GOAL OF THE EXERCISE
Exact copy, no pictures: reproduce every record below as it stands.

[Dataset entries]
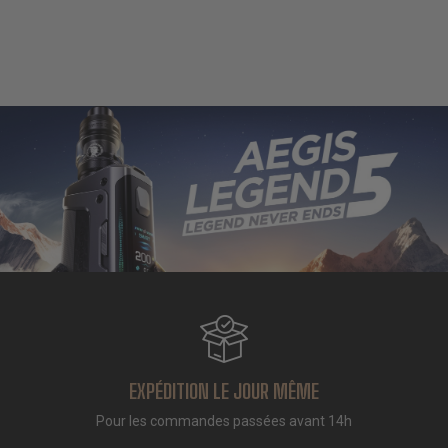
EXPÉDITION LE JOUR MÊME
Pour les commandes passées avant 14h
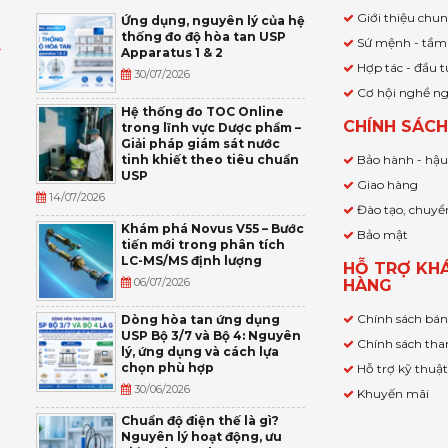
Giới thiệu chu
Ứng dụng, nguyên lý của hệ
thống đo độ hòa tan USP
Sứ mệnh - tầm
Apparatus 1 & 2
Ỹ
Hợp tác - đầu t
30/07/2026
Cơ hội nghề n
,
Hệ thống đo TOC Online
CHÍNH SÁC
trong lĩnh vực Dược phẩm –
P
Giải pháp giám sát nước
tinh khiết theo tiêu chuẩn
Bảo hành - hậ
USP
Giao hàng
14/07/2026
Đào tạo, chuyể
Khám phá Novus V55 – Bước
Bảo mật
tiến mới trong phân tích
LC-MS/MS định lượng
HỖ TRỢ KH
06/07/2026
HÀNG
Chính sách bá
Dòng hòa tan ứng dụng
USP Bộ 3/7 và Bộ 4: Nguyên
Chính sách tha
lý, ứng dụng và cách lựa
chọn phù hợp
Hỗ trợ kỹ thuậ
30/06/2026
Khuyến mãi
Chuẩn độ điện thế là gì?
Nguyên lý hoạt động, ưu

ANSWER SPACE
EXPÉDITION LE JOUR MÊME
Pour les commandes passées avant 14h
Giới thiệu chu
Ứng dụng, nguyên lý của hệ
thống đo độ hòa tan USP
Sứ mệnh - tầm
Apparatus 1 & 2
Ỹ
Hợp tác - đầu t
30/07/2026
Cơ hội nghề n
,
Hệ thống đo TOC Online
CHÍNH SÁC
trong lĩnh vực Dược phẩm –
P
Giải pháp giám sát nước
tinh khiết theo tiêu chuẩn
Bảo hành - hậ
USP
Giao hàng
14/07/2026
Đào tạo, chuyể
Khám phá Novus V55 – Bước
Bảo mật
tiến mới trong phân tích
LC-MS/MS định lượng
HỖ TRỢ KH
06/07/2026
HÀNG
Chính sách bá
Dòng hòa tan ứng dụng
USP Bộ 3/7 và Bộ 4: Nguyên
Chính sách tha
lý, ứng dụng và cách lựa
chọn phù hợp
Hỗ trợ kỹ thuậ
30/06/2026
Khuyến mãi
Chuẩn độ điện thế là gì?
Nguyên lý hoạt động, ưu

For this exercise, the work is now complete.